> **Supplied data**:

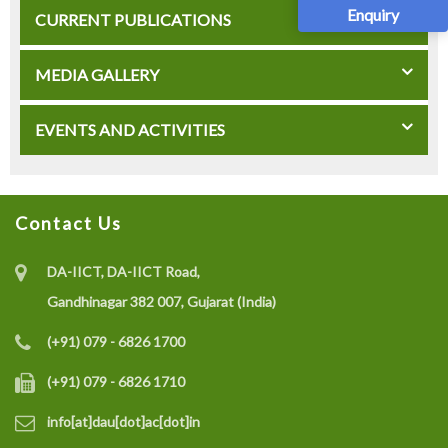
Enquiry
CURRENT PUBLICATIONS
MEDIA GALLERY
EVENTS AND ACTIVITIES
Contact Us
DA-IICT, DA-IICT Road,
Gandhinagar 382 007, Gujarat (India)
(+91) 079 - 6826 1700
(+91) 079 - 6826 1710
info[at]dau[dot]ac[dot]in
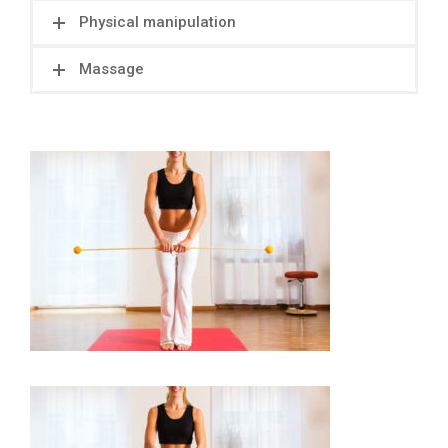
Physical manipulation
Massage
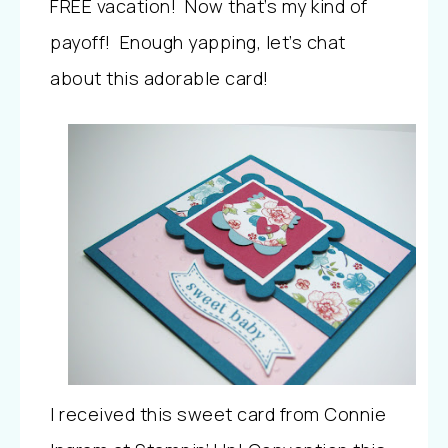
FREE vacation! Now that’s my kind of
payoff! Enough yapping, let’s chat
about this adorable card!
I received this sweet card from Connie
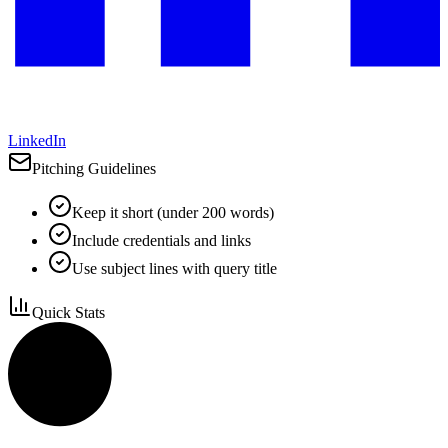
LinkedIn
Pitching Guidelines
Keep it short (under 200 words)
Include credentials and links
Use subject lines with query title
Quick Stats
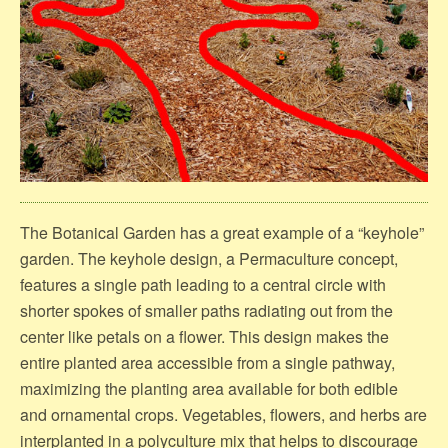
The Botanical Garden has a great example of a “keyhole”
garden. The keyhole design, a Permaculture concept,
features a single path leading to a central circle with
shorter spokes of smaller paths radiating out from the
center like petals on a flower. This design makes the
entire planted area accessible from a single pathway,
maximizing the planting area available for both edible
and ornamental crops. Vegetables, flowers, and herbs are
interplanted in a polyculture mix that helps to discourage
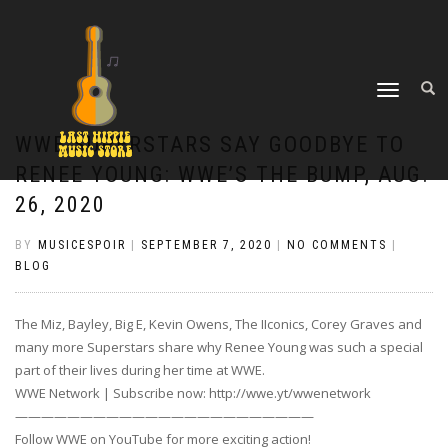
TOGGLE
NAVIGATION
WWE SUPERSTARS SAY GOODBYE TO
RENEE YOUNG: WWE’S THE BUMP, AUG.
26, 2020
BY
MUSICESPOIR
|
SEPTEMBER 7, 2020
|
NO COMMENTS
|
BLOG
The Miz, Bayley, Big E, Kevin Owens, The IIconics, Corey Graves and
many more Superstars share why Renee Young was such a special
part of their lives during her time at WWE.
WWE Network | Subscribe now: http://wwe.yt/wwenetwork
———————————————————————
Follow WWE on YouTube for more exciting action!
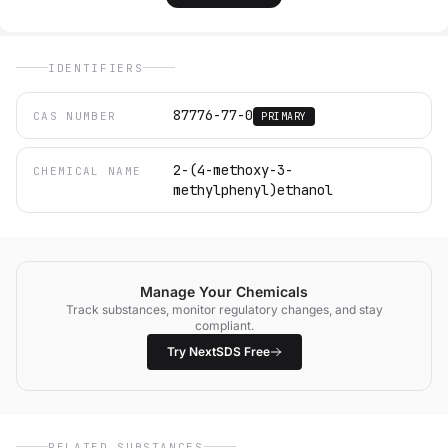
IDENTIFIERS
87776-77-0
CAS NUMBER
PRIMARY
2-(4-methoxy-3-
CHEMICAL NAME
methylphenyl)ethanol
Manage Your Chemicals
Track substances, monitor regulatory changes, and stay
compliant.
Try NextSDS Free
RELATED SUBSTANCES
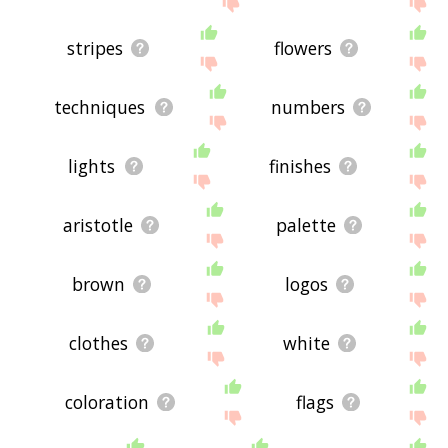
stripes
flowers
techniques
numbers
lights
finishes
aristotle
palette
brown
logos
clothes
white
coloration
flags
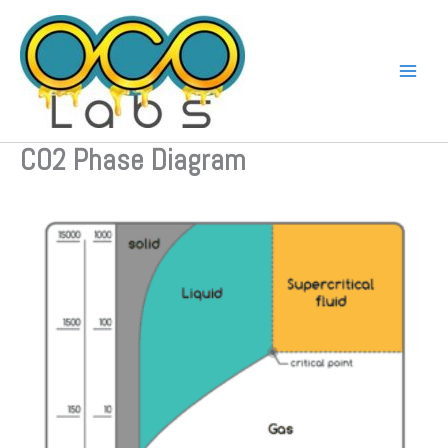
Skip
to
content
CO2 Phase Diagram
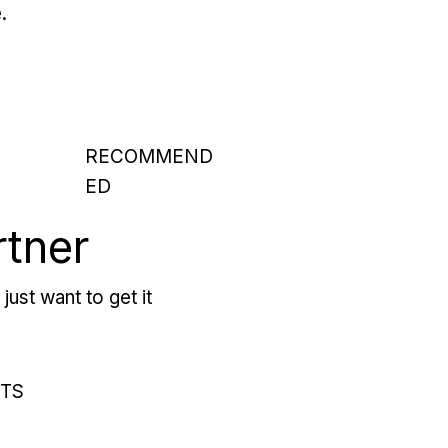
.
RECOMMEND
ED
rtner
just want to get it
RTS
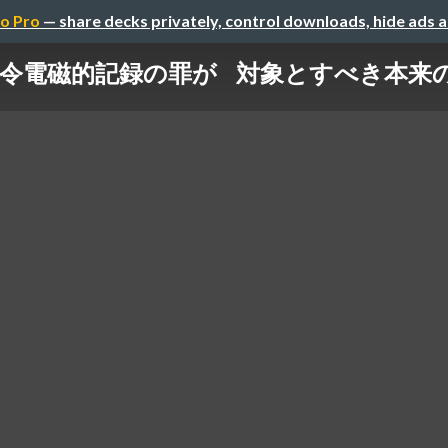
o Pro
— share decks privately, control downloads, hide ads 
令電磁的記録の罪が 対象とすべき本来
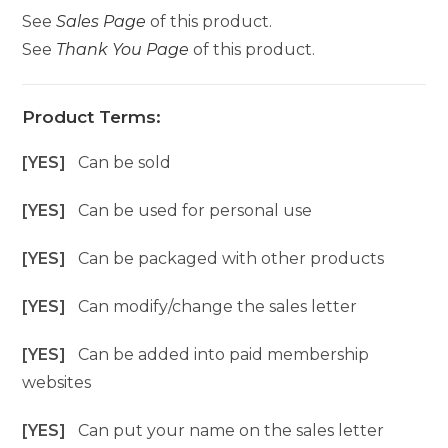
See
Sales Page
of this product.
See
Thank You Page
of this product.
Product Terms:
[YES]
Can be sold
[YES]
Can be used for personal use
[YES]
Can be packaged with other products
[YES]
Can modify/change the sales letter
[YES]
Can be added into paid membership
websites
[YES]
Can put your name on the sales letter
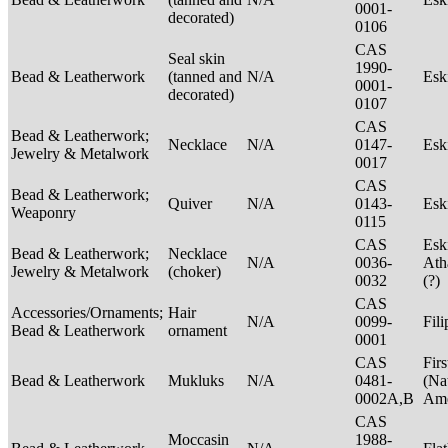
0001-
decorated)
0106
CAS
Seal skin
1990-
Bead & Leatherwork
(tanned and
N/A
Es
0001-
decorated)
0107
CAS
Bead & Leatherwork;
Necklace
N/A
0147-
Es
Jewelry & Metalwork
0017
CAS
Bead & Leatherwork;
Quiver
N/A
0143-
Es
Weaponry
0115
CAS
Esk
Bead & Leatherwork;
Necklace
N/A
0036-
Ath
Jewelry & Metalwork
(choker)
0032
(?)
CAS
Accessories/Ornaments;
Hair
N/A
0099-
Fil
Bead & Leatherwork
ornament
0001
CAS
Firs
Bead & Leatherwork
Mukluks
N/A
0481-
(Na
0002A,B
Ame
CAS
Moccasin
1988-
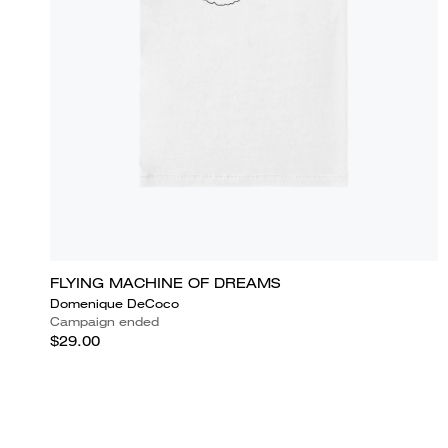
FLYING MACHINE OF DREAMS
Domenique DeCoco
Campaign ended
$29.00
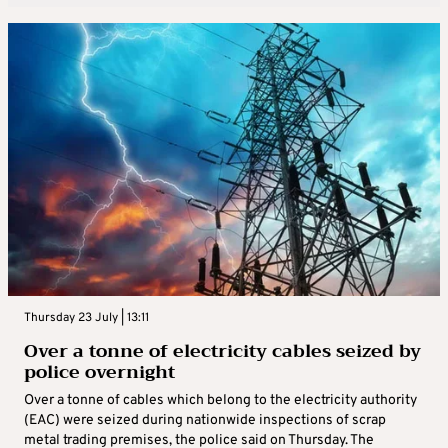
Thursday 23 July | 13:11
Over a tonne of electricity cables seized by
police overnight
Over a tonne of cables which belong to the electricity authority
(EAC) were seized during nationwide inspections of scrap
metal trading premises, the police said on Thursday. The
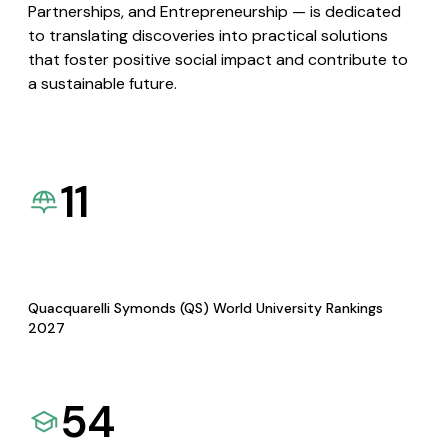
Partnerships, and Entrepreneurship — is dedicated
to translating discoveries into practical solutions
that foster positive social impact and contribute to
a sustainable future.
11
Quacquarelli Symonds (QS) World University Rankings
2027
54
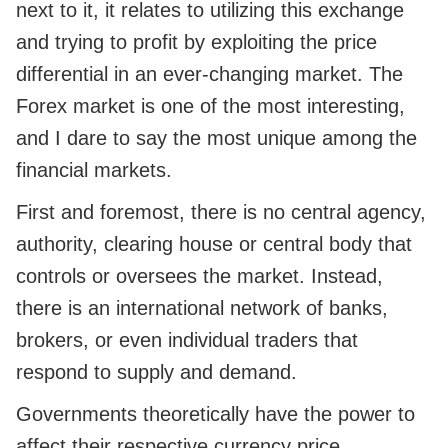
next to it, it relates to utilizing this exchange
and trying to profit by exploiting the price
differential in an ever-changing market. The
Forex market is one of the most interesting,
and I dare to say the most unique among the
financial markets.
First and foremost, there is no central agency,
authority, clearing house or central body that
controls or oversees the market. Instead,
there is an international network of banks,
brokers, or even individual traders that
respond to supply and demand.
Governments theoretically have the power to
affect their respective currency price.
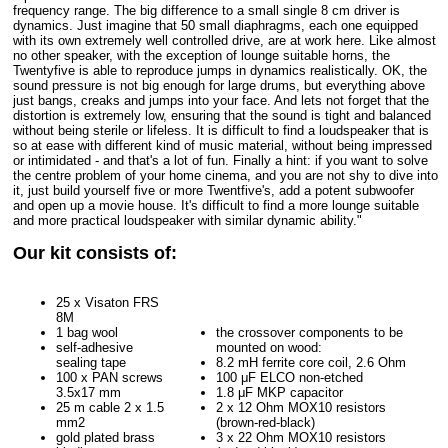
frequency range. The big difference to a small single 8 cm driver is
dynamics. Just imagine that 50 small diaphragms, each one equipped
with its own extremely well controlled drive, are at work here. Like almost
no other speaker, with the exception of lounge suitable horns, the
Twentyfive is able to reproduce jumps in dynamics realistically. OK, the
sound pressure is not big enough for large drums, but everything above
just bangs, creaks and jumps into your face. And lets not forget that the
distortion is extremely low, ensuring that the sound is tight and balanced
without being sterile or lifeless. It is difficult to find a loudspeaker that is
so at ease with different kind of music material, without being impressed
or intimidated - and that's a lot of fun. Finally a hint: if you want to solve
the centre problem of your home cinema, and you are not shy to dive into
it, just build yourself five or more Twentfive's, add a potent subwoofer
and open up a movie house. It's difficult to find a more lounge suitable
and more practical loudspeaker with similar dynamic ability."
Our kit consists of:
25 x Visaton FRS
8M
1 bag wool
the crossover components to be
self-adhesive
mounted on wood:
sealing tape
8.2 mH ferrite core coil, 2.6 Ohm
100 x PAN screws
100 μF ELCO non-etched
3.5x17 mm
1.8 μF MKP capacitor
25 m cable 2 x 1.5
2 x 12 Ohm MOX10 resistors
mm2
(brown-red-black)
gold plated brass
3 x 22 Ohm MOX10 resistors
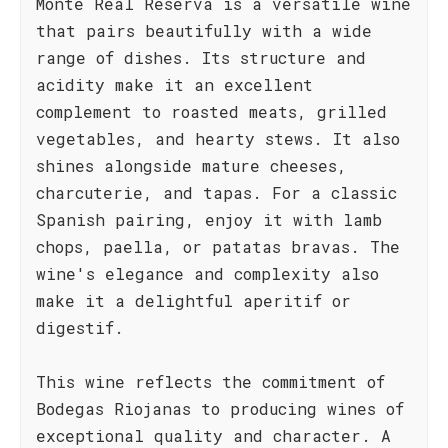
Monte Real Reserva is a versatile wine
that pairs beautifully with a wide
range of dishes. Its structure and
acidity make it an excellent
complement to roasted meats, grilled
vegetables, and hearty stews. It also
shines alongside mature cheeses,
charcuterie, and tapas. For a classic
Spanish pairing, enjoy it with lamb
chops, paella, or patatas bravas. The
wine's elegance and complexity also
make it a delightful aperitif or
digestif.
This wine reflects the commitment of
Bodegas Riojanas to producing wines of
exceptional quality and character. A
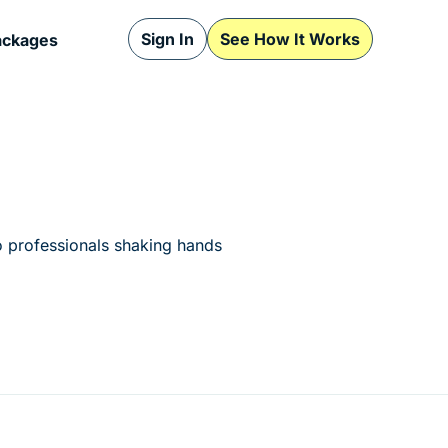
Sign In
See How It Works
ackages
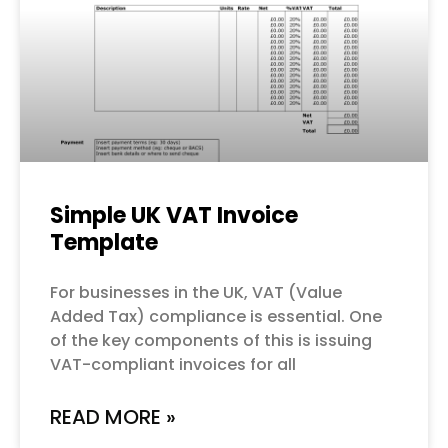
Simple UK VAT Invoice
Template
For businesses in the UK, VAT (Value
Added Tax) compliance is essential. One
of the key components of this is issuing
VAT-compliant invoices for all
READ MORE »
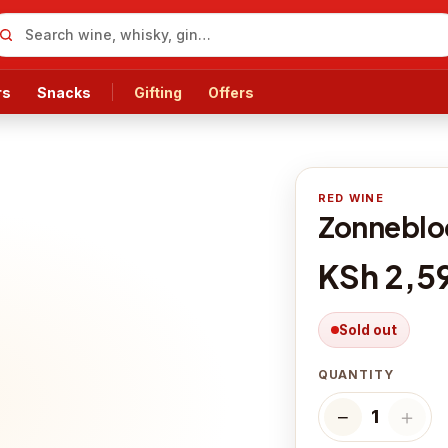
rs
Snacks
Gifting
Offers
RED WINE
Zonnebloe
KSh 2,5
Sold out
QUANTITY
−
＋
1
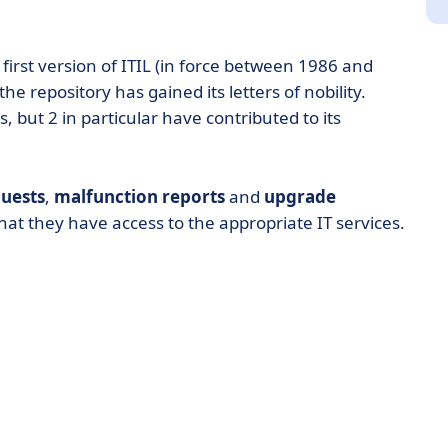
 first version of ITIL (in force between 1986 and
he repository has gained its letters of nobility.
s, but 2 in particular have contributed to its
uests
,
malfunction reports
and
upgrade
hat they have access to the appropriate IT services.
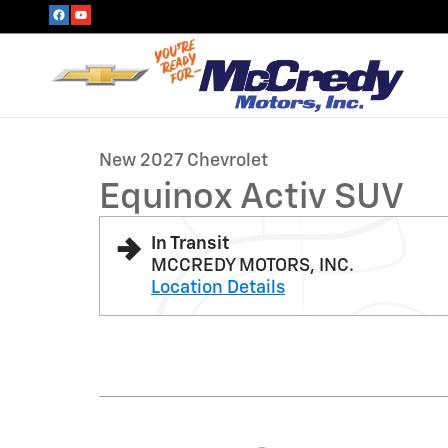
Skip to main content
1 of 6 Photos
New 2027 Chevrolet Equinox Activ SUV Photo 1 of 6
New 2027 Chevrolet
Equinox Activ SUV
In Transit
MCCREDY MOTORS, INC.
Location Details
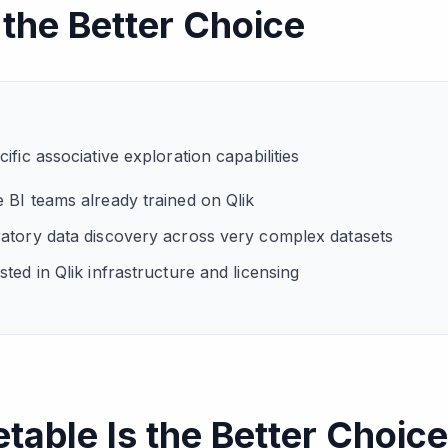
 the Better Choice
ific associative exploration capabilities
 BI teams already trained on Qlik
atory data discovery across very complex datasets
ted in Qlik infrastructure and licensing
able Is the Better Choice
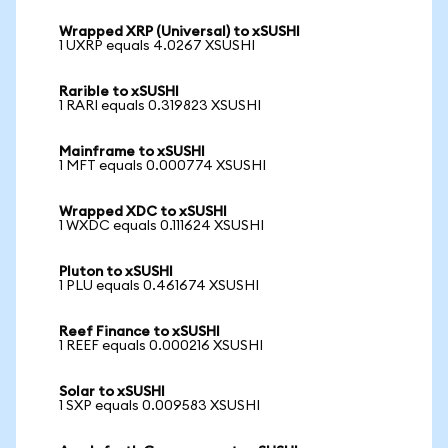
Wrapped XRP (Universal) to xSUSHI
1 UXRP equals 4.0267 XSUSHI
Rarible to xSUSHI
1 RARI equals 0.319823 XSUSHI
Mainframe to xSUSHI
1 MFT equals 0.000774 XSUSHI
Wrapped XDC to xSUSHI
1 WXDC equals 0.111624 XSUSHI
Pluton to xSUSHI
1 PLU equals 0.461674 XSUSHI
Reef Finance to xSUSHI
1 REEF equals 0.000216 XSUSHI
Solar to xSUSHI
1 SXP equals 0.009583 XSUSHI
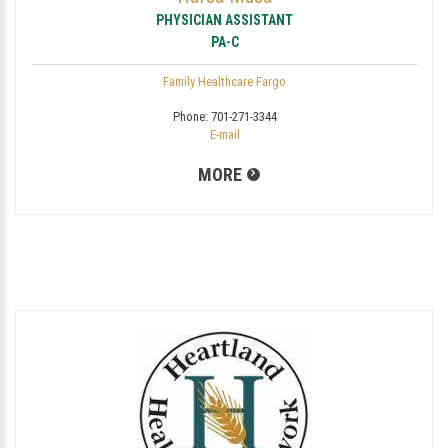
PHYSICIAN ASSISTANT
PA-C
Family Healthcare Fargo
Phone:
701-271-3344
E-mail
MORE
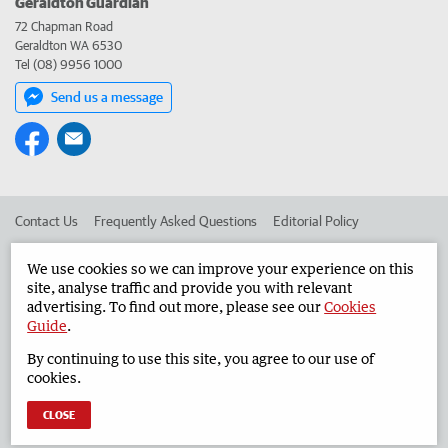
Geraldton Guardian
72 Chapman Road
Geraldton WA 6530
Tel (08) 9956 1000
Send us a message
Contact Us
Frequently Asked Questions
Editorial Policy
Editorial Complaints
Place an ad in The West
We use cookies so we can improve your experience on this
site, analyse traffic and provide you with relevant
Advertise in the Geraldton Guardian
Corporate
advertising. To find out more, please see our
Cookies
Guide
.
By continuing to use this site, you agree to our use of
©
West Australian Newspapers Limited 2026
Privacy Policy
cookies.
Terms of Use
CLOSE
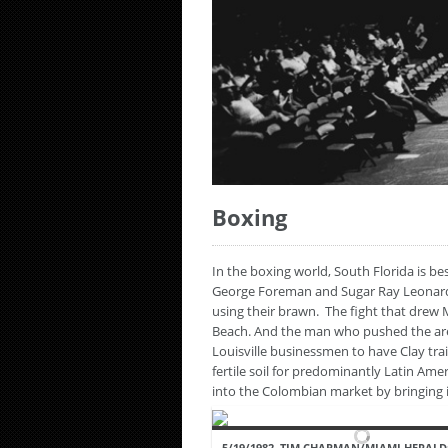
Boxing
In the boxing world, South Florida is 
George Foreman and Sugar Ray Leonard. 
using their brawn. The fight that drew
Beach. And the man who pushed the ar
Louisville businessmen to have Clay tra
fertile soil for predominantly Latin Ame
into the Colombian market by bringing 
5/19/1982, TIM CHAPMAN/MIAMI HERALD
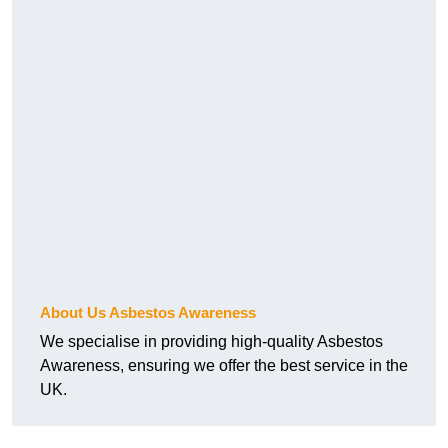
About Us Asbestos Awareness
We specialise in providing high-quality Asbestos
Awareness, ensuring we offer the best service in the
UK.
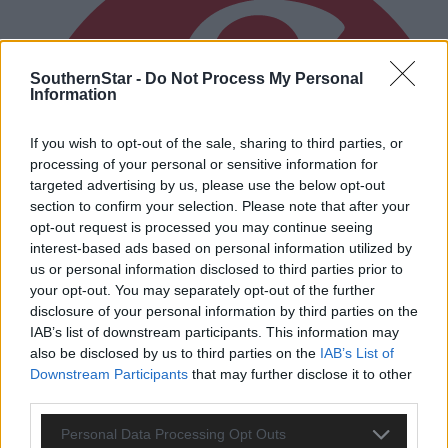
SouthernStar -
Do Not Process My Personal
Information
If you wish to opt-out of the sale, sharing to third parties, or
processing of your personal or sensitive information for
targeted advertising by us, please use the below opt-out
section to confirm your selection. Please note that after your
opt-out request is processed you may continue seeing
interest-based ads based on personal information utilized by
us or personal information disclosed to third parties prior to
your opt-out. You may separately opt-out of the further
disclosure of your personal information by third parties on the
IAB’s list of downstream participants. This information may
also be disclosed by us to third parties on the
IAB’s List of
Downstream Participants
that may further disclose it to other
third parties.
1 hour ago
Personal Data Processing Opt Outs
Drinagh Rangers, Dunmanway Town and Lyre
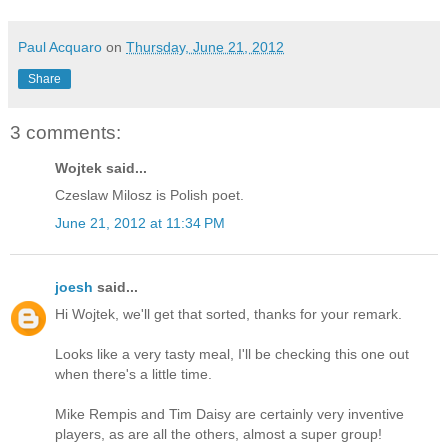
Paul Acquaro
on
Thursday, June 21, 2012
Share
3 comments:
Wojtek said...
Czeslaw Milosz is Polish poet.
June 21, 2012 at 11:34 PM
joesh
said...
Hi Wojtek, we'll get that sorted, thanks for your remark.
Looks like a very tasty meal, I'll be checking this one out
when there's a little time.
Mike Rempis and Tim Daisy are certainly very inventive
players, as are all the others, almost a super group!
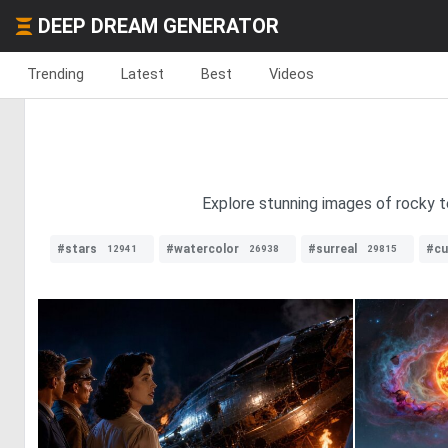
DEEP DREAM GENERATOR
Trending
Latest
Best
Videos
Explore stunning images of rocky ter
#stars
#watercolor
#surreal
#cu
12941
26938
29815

> **Description of the task**:
Within the data above, filter for lines containing the word "flowers" and copy each one.

> **Worked solution**:
and ornamental crops. Vegetables, flowers, and herbs are
flowers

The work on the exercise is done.